Apparently there is already one electric water heater for another unit, so whatever wiring necessary has already been done. The units all have separate meters, fuse boxes, and water bills.

The power bill is complicated to parse, but I would say that electric typically tends to be three times that of gas. So replacing X units of gas with X units of electric is gonna cost. Yikes.

I hope you put in an indirect unit. More efficient than most gas water heaters, does not require its own gas supply or its own vent.

Depending on where you live, a heat pump electric water heater can narrow the difference between gas and electric.

A timer can help with electric water heaters if your household has a schedule of getting up, showering, going to work and not using much hot water in the evenings. Water holds its heat well, and you can set the timer to keep the power off most of the day.

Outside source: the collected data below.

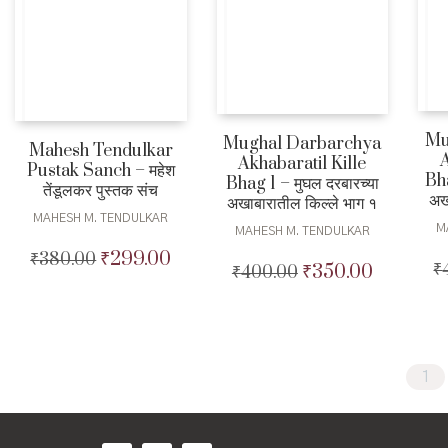
Mu
Mughal Darbarchya
Mahesh Tendulkar
A
Akhabaratil Kille
Pustak Sanch – महेश
Bha
Bhag 1 – मुघल दरबारच्या
तेंडूलकर पुस्तक संच
अख
अखाबारातील किल्ले भाग १
MAHESH M. TENDULKAR
M
MAHESH M. TENDULKAR
₹
299.00
₹
380.00
Original
Current
₹
₹
350.00
₹
400.00
Original
Current
price
price
price
price
was:
is:
was:
is:
₹380.00.
₹299.00.
₹400.00.
₹350.00.
1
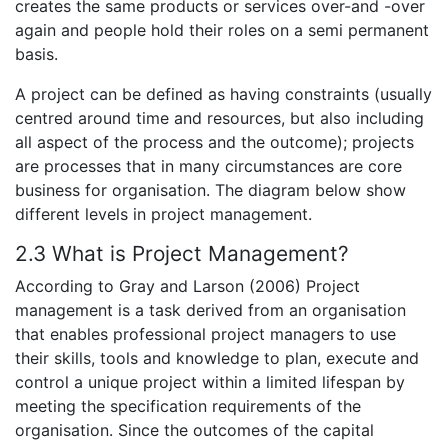
creates the same products or services over-and -over
again and people hold their roles on a semi permanent
basis.
A project can be defined as having constraints (usually
centred around time and resources, but also including
all aspect of the process and the outcome); projects
are processes that in many circumstances are core
business for organisation. The diagram below show
different levels in project management.
2.3 What is Project Management?
According to Gray and Larson (2006) Project
management is a task derived from an organisation
that enables professional project managers to use
their skills, tools and knowledge to plan, execute and
control a unique project within a limited lifespan by
meeting the specification requirements of the
organisation. Since the outcomes of the capital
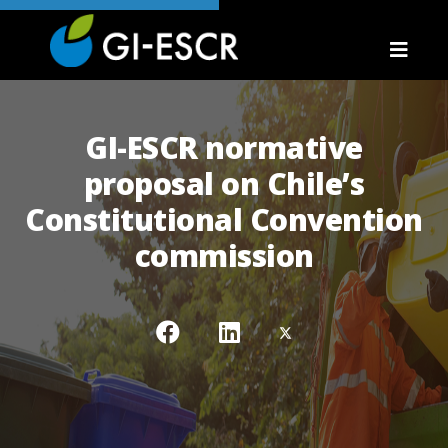
GI-ESCR normative
proposal on Chile’s
Constitutional Convention
commission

Some electric utilities even provide discounts and the timers for this.

There are a few moving parts to your question you need to isolate before any answer can be definitive

Instantaneous (on demand flow) or Storage (large tank) heaters?
Daily/monthly Supply charges for both gas and electricity?
Are there other gas using appliances in the house (obv. you have other electrical loads).
Unit cost of each utility (kw/H, PJ, BTU, etc)
Ambient temperature conditions.
Are there variable electrical tariffs based on time of use (heat hot water at night with cheaper power).
Local or state incentives for energy efficient appliances?

If hot water heating is the only gas user in the house, it’s highly likely disconnecting gas and replacing with an electric heater would be cheaper as you can discount any fixed gas utility supply charges. If the ambient temperature is generally above freezing, an electric heat pump would be even better. Heat pumps have fantastic CoP.

FWIW, I have a 60 gal water heater that costs around $600/yr to run (@ $0.10 per kwh) for a family of four.

Although electricity is pretty cheap we have an oil-fired tank because it heats much faster than electricity. We heat the house partly with electricity and partly with oil. It switches automatically to oil when the outside temperature hits -12 C. At the same time the cost of electricity triples. The rest of the time, we get a 20% discount on our electricity for having this arrangement.

This reminds me that both gas and electric water heaters should have an Energy Star sticker on them that details the annual energy cost based on some assumptions. The OP could visit the local Home Depot (or website) and do some comparisons between comparable models.

But is the 220 line properly terminated, or do you have a live line buried somewhere in the wall just waiting to start a fire?

They disconnected it from breaker panel and took out as much wire as they could reach, about 6 feet.

But they need to put in a dedicated circuit from your fuse box to your new water heater. They can’t use the same circuit used for the other unit.

It’s almost certain that she’ll go with a straight replacement, because she’ll have to pay two service men to change it to electric, and only one to keep it as gas.